(Dataset entries)

*** Begin section ***

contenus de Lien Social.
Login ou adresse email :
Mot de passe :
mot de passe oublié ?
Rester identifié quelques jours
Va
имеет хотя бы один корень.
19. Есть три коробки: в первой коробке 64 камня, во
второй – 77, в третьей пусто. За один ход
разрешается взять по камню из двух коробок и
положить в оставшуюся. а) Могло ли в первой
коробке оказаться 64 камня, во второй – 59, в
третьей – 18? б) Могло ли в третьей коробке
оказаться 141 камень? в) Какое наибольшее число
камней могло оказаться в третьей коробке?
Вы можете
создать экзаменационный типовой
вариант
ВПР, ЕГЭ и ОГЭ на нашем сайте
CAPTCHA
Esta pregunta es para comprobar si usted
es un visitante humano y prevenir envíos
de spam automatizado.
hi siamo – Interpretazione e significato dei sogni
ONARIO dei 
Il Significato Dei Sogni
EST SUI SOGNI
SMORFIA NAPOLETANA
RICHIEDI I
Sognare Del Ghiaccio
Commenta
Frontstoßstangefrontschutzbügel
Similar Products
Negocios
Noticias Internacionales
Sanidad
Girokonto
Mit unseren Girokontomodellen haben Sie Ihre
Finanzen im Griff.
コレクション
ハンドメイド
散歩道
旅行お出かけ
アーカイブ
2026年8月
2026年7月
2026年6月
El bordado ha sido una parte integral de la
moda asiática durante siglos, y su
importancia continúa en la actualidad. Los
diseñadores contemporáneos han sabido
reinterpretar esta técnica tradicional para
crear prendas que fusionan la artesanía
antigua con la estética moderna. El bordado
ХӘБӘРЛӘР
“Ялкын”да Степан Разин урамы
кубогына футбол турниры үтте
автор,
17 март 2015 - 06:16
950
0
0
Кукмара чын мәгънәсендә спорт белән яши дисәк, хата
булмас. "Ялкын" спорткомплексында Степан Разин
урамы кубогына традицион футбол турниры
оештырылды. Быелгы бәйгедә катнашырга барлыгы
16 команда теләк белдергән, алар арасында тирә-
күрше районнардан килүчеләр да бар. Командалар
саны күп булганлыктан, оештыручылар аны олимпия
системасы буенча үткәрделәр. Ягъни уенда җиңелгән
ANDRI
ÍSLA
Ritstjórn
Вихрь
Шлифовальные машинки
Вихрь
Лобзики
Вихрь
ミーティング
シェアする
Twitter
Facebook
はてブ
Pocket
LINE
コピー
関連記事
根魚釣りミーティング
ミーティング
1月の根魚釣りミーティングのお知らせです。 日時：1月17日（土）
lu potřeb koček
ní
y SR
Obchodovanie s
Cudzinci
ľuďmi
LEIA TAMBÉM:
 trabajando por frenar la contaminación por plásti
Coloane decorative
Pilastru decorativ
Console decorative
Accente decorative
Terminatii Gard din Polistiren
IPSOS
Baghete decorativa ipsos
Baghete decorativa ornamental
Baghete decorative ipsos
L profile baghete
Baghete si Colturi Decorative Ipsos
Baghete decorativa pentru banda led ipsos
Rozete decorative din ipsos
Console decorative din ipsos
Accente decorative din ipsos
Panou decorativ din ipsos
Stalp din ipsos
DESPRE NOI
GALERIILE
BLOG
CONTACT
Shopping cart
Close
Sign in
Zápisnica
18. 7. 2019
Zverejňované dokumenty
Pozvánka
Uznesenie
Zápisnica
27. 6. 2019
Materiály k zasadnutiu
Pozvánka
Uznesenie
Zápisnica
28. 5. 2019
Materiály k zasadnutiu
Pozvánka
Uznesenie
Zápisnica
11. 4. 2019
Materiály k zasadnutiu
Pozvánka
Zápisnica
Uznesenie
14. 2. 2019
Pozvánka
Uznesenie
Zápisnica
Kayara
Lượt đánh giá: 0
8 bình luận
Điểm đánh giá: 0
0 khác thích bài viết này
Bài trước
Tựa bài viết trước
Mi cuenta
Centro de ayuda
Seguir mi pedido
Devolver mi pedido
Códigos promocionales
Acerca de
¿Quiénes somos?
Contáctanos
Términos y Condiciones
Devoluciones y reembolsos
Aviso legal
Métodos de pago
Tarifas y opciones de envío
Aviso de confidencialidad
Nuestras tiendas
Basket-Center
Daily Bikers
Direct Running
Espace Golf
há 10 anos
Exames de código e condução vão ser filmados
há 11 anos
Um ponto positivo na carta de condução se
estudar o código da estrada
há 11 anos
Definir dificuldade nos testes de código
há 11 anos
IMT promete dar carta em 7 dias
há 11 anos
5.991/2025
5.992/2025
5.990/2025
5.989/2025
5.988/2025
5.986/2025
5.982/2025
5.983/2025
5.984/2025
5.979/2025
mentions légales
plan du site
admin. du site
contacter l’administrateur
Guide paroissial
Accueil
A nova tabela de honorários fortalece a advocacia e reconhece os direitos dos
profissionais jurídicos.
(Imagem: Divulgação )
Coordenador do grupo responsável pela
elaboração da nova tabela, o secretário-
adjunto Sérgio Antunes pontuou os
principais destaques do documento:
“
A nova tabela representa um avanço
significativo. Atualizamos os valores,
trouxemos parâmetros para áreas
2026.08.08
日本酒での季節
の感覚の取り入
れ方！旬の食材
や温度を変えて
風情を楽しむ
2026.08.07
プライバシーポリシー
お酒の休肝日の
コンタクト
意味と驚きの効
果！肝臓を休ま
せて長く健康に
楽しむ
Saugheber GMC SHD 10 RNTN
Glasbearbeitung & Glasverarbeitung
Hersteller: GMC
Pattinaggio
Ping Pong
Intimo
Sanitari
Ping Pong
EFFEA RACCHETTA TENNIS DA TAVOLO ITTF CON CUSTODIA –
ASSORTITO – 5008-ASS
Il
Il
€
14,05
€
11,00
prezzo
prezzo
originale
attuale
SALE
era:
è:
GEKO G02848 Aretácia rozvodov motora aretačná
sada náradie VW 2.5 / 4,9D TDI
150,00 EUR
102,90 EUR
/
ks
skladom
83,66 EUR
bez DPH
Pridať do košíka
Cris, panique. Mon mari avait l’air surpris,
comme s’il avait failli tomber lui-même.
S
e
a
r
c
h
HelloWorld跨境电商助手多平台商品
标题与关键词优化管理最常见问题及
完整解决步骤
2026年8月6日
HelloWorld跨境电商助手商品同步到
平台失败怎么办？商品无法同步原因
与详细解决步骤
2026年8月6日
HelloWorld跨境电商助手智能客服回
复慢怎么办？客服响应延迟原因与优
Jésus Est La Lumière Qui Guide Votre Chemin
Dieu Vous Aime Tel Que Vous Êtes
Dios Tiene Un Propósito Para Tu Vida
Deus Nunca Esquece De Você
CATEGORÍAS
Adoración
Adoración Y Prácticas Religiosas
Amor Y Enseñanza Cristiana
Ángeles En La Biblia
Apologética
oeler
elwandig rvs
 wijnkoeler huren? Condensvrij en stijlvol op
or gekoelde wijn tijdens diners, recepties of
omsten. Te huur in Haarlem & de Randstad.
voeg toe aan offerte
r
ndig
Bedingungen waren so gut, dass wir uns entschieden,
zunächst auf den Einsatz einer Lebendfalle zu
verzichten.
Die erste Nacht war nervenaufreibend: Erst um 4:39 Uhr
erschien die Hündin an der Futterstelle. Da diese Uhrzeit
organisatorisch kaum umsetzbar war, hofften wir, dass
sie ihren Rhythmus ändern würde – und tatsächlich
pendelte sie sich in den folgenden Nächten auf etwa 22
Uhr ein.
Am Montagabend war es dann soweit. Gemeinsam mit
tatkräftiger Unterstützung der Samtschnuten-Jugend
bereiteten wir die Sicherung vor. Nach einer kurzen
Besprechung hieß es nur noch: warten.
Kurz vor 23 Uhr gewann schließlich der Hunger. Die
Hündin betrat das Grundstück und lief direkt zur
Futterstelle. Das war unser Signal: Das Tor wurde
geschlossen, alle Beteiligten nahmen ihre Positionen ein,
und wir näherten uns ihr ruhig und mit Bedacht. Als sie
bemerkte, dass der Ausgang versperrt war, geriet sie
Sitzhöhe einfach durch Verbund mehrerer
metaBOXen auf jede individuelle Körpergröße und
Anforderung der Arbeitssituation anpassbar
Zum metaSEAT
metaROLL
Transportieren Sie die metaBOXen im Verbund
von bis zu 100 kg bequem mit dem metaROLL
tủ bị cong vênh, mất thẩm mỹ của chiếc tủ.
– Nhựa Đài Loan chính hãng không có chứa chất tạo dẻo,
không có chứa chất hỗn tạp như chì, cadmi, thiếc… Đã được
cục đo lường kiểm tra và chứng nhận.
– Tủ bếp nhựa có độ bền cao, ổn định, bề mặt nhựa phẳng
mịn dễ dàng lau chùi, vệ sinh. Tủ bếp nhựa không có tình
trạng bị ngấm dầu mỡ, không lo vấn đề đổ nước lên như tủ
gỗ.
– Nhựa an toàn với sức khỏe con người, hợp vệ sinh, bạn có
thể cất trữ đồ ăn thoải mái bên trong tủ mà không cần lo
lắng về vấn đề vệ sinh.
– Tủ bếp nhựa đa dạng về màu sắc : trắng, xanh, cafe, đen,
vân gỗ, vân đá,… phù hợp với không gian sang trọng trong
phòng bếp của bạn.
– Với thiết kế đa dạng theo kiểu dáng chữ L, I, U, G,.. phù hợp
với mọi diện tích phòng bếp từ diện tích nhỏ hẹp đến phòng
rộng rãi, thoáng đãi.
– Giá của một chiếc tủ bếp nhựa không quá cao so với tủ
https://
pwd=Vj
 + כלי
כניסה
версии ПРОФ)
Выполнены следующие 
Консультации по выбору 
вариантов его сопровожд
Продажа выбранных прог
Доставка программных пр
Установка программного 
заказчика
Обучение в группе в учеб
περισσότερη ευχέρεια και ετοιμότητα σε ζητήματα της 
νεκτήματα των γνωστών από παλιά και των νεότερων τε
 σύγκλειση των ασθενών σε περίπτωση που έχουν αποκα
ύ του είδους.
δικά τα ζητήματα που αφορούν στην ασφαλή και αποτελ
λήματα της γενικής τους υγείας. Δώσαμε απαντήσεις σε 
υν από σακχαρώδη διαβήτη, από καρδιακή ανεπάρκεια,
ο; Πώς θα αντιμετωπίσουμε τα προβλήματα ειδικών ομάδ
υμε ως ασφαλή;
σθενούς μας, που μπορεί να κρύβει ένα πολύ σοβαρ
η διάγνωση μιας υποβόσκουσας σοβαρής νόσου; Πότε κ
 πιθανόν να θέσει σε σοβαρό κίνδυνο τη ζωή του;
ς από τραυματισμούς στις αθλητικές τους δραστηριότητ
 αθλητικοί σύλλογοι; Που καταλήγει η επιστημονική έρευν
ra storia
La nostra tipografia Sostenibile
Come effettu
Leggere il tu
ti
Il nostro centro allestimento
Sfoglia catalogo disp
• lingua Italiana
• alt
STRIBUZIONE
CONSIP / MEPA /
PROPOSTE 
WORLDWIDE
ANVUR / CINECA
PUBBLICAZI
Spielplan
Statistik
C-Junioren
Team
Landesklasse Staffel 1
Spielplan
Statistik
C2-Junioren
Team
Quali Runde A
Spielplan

*** End section ***

Could you reproduce exactly the lines of the entries above, from the one with "Hündin betrat das" through the one with "υν από σακχαρώδη", and nothing else?

Hündin betrat das Grundstück und lief direkt zur
Futterstelle. Das war unser Signal: Das Tor wurde
geschlossen, alle Beteiligten nahmen ihre Positionen ein,
und wir näherten uns ihr ruhig und mit Bedacht. Als sie
bemerkte, dass der Ausgang versperrt war, geriet sie
Sitzhöhe einfach durch Verbund mehrerer
metaBOXen auf jede individuelle Körpergröße und
Anforderung der Arbeitssituation anpassbar
Zum metaSEAT
metaROLL
Transportieren Sie die metaBOXen im Verbund
von bis zu 100 kg bequem mit dem metaROLL
tủ bị cong vênh, mất thẩm mỹ của chiếc tủ.
– Nhựa Đài Loan chính hãng không có chứa chất tạo dẻo,
không có chứa chất hỗn tạp như chì, cadmi, thiếc… Đã được
cục đo lường kiểm tra và chứng nhận.
– Tủ bếp nhựa có độ bền cao, ổn định, bề mặt nhựa phẳng
mịn dễ dàng lau chùi, vệ sinh. Tủ bếp nhựa không có tình
trạng bị ngấm dầu mỡ, không lo vấn đề đổ nước lên như tủ
gỗ.
– Nhựa an toàn với sức khỏe con người, hợp vệ sinh, bạn có
thể cất trữ đồ ăn thoải mái bên trong tủ mà không cần lo
lắng về vấn đề vệ sinh.
– Tủ bếp nhựa đa dạng về màu sắc : trắng, xanh, cafe, đen,
vân gỗ, vân đá,… phù hợp với không gian sang trọng trong
phòng bếp của bạn.
– Với thiết kế đa dạng theo kiểu dáng chữ L, I, U, G,.. phù hợp
với mọi diện tích phòng bếp từ diện tích nhỏ hẹp đến phòng
rộng rãi, thoáng đãi.
– Giá của một chiếc tủ bếp nhựa không quá cao so với tủ
https://
pwd=Vj
 + כלי
כניסה
версии ПРОФ)
Выполнены следующие 
Консультации по выбору 
вариантов его сопровожд
Продажа выбранных прог
Доставка программных пр
Установка программного 
заказчика
Обучение в группе в учеб
περισσότερη ευχέρεια και ετοιμότητα σε ζητήματα της 
νεκτήματα των γνωστών από παλιά και των νεότερων τε
 σύγκλειση των ασθενών σε περίπτωση που έχουν αποκα
ύ του είδους.
δικά τα ζητήματα που αφορούν στην ασφαλή και αποτελ
λήματα της γενικής τους υγείας. Δώσαμε απαντήσεις σε 
υν από σακχαρώδη διαβήτη, από καρδιακή ανεπάρκεια,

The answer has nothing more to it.